The Physicians Alliance Against Euthanasia insists that doctors have the right to refuse both to provide assisted suicide and to refer patients to doctors who are willing, which is guaranteed in Quebec's law legalizing assisted suicide, Bill 52, and in the Supreme Court of Canada's Carter decision, which legalized it nationally last year.

Larry Worthen, executive director of the Christian Dental and Medical Association of Canada, which is firmly opposed to assisted suicide, told LifeSiteNews, “We would assert that doctors have a fundamental right to refuse to participate in assisted suicide and euthanasia.” He said the Charter of Rights and Freedoms declares freedom of conscience a “fundamental freedom” along with freedom of religion, of speech, expression and assembly.”

“What's more,” he said, “the Supreme Court of Canada, in the Carter Decision [which legalized assisted suicide last year], also declared no doctor can be forced to participate against their conscience in euthanasia or assisted suicide.” Participation, he added, includes referral to other doctors. “Both ways, you are participating in something you believe is bad for the patient.”
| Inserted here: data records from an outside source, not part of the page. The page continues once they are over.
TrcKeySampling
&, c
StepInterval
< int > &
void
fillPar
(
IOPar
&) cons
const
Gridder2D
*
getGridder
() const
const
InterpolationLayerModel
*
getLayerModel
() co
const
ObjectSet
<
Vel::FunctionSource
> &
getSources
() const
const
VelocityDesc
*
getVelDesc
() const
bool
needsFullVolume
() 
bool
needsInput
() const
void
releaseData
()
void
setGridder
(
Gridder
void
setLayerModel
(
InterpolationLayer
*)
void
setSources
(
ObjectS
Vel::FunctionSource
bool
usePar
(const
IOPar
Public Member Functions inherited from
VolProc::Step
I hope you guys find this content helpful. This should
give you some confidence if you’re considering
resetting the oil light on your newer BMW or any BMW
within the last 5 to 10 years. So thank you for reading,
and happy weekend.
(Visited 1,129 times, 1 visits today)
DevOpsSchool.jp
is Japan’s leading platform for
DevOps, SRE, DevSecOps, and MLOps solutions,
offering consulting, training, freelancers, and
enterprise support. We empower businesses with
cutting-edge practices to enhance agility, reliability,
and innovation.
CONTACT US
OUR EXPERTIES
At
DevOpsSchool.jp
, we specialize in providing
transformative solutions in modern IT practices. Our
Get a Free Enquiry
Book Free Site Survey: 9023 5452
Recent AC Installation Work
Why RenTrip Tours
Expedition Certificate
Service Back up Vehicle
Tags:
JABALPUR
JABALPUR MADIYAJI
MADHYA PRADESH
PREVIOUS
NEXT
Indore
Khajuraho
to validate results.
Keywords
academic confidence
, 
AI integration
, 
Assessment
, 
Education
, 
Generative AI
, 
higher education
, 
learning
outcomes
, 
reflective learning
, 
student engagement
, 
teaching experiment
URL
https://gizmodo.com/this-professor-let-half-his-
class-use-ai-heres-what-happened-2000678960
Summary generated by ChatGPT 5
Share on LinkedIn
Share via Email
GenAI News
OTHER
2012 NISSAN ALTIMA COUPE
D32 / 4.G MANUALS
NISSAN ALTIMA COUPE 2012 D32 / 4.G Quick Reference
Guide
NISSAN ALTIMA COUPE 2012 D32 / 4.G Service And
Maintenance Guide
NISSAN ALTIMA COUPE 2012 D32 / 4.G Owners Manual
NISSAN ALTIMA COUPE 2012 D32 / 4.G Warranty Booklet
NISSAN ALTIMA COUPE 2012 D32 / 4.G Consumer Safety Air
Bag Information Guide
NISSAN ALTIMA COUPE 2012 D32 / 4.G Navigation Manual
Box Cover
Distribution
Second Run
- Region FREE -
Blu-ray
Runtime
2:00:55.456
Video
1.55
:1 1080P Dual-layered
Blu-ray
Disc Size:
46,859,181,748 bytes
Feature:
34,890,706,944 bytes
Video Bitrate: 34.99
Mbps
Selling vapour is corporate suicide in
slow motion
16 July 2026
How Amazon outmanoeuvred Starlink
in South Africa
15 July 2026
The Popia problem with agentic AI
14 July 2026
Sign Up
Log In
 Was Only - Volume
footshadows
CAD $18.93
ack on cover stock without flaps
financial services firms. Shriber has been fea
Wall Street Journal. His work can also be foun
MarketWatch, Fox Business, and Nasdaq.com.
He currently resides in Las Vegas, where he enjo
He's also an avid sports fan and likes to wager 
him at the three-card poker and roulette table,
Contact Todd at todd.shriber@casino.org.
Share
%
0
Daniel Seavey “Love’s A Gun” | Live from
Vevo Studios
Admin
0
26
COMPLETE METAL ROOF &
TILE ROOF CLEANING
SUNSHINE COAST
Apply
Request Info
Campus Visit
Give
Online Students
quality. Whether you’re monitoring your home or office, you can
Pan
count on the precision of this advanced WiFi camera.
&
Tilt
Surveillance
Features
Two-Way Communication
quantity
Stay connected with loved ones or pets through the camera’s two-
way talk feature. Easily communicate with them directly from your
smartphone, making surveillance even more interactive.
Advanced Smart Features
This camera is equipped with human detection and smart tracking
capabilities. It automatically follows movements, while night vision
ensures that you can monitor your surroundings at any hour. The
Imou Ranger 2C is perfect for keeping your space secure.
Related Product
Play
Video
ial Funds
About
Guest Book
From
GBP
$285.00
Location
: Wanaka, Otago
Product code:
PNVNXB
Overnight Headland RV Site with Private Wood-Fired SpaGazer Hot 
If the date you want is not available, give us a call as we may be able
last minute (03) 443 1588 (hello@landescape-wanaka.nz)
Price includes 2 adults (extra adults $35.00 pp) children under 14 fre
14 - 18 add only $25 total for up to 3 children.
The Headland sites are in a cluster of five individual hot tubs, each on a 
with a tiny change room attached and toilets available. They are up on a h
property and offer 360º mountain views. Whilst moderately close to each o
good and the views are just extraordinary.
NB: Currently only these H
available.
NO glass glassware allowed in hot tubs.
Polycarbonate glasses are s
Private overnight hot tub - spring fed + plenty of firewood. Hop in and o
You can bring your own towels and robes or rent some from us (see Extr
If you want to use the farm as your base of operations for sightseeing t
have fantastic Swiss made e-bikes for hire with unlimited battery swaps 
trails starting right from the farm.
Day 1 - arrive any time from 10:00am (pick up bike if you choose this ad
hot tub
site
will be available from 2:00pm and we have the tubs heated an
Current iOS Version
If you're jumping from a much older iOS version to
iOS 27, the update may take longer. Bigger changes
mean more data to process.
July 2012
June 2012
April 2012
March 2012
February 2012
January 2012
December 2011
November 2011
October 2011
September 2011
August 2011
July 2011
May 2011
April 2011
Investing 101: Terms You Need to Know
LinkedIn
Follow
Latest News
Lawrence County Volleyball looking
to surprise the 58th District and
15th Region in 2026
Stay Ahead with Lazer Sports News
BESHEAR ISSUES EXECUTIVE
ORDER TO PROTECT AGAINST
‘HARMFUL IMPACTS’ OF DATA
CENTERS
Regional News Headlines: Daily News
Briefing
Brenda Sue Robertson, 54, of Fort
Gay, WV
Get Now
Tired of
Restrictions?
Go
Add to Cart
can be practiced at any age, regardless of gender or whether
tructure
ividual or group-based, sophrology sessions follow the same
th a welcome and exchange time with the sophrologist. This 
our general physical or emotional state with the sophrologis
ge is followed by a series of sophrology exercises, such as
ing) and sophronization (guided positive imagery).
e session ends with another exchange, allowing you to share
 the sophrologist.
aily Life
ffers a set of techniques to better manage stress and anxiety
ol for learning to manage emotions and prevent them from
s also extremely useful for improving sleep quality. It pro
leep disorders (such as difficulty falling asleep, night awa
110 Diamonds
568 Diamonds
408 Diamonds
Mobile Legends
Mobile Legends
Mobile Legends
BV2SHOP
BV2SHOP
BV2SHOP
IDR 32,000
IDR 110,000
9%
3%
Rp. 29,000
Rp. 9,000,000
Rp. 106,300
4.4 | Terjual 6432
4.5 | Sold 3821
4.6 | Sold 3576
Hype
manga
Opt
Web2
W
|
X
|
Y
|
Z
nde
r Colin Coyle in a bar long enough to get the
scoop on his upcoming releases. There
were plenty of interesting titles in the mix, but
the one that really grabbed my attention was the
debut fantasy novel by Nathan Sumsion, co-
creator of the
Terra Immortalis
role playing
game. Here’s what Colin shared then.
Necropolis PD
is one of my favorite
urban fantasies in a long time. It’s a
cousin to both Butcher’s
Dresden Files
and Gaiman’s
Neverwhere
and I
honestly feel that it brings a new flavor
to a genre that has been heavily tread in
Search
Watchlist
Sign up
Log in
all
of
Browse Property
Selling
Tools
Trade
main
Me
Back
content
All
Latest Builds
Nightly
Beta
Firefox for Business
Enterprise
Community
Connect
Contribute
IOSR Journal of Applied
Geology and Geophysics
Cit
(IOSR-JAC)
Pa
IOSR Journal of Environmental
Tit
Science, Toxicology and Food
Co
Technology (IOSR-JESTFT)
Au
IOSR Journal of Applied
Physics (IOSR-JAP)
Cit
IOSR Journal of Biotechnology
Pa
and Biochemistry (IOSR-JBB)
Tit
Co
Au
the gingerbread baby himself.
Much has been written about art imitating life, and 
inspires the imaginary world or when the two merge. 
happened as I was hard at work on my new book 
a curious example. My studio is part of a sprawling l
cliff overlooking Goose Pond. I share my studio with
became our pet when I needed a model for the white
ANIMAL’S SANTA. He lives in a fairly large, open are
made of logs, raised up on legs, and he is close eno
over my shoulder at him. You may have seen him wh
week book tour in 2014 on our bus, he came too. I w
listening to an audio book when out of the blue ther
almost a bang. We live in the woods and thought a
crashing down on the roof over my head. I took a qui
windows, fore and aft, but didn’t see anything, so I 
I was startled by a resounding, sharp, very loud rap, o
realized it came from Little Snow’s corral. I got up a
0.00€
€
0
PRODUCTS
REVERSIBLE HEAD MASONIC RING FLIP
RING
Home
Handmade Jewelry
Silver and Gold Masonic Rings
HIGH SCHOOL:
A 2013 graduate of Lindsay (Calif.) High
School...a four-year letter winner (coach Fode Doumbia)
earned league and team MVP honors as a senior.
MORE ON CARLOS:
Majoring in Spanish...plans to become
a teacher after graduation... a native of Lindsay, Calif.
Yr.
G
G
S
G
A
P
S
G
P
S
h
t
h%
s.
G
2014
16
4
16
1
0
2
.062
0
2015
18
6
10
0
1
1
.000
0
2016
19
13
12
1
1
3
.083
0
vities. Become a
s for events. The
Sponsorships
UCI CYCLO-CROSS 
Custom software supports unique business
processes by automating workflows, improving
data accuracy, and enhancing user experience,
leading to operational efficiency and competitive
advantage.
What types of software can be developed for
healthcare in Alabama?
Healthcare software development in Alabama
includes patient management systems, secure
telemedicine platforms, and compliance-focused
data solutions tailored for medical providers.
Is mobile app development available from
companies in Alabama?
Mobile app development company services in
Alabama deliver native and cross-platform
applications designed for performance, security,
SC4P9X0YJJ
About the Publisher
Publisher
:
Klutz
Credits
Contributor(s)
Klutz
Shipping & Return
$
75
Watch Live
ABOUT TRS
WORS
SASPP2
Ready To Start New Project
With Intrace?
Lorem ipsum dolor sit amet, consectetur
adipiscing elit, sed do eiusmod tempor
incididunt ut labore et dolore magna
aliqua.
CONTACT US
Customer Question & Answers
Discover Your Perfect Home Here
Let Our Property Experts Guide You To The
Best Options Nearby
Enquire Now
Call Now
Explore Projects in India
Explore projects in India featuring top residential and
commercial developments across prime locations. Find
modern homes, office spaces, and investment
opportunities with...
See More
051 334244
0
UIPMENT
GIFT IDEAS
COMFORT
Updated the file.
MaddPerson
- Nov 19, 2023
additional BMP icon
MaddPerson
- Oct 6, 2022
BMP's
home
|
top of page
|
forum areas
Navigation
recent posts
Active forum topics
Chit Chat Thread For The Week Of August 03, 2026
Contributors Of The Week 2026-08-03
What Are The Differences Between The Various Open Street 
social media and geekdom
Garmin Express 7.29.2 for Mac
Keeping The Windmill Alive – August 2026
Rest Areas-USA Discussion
As for the private hospices, Jean Pierre Menard, the lawyer who headed the commission that looked into and recommended legalizing assisted suicide, has recommended that the government take away their $68,000-per-year, per-bed funding.

“Part of the funding of hospices is public,” Menard told reporters. “As a society, we may wonder if we should continue to pay. Do we agree to fund a school that does not apply the curriculum of the Ministry? It compromises the right of citizens to access care.”

While Bill 52 requires all “health facilities” to provide assisted suicide, hospices are not considered health facilities. What has evidently surprised Barrette and other euthanasia advocates is the unanimity of the conscientious objection.

The government has apparently believed its own propaganda, which, according to Dr. Eugene Bereza, director of the Centre for Applied Ethics at the McGill University Health Centre, framed euthanasia as being part of a seamless “continuum, along the lines of [euthanasia] being the end part of palliative care.” In its initial draft of Bill 52, the government even termed euthanasia a form of palliative care but rewrote this after palliative care groups protested.

Palliative care doctors, Ferrier told LifeSiteNews, simply want nothing to do with killing the patients whose final days and weeks they try to make so comfortable.